Symptoms of nevus of Ota in infants?
summary
Nevus of Ota in infants is a common disease in the East. Its essence is melanosis in the dermis. The formation of nevus of Ota in infants is due to skin damage at birth. The skin lesions were mainly distributed in the first and second branches of trigeminal nerve. Babies are more common in colored races, such as yellow and black people, and the incidence rate of females is higher than that of men. That is to say, the formation of nevus of Ota in infants is innate and related to race and population. Symptoms of nevus of Ota in infants? Let's talk about it.
Symptoms of nevus of Ota in infants?
Nevus of Ota is a common disease in East Asian Mongolians. In Japan, nevus of Ota accounts for about 0.4% of dermatology outpatients and 2.6% of plastic surgery outpatients. The ratio of male to female is 1:3. About half of the patients were found with the disease at birth, but some of them began to be found in childhood. Individual patients with nevus of Ota did not show up until puberty. The lesions were composed of brown, gray and blue spots. The boundary of the lesions was not clear. The color of the spots in the lesions could be monochromatic or both, and the color was different. Due to the different density and location of melanocytes in the dermis of nevus of Ota in infants, the patches can be light brown to dark blue, and different parts of the same lesion can have different colors.
The lesions of some patients with nevus of Ota in infants tend to increase slowly. The patches occur in the forehead, periocular, buccal and zygomatic areas, which are equivalent to the distribution areas of trigeminal nerve areas I and II, and can account for all or part of this area. The patches can occur on one side of the face, and occasionally on both sides of the face, which are often bilateral symmetry, Some melanocytes were also distributed in conjunctiva, cornea and retina.

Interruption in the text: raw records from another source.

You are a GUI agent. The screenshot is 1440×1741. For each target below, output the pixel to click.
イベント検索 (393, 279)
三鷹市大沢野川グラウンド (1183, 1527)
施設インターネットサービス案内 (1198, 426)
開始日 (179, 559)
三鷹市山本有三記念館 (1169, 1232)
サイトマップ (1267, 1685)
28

Clinically, some cases of nevus of Ota in infants begin to develop in childhood. Individual cases of nevus of Ota in infants do not appear until adolescence. The clinical manifestations of nevus of Ota in infants are patches composed of brown, gray and blue spots. The boundary of the lesions is not clear. The color of the spots in the lesions can be monochromatic or both, and the color is different. Infant nevus of Ota is due to the different density and location of melanin cells in the dermis. Patches can be light brown to dark blue. Different parts of the same lesion can have different colors. Therefore, infant nevus of Ota has a great destructive effect on people's beauty.
matters needing attention
Generally speaking, the occurrence and development of nevus of Ota in infants are very slow, and they can grow slowly in the early stage, but it is difficult to make a conclusion about the self limitation of growth. Some patients begin to be stable for a long time in childhood, and most experts believe that they will be stable after puberty. However, some individuals still tend to grow slowly at the age of 30, and some of them have enlarged rashes and deepened color during puberty, Excessive sunlight, fatigue, menstruation and pregnancy can make the skin rash color significantly deepened. Once the nevus of Ota occurs, it will not disappear for life.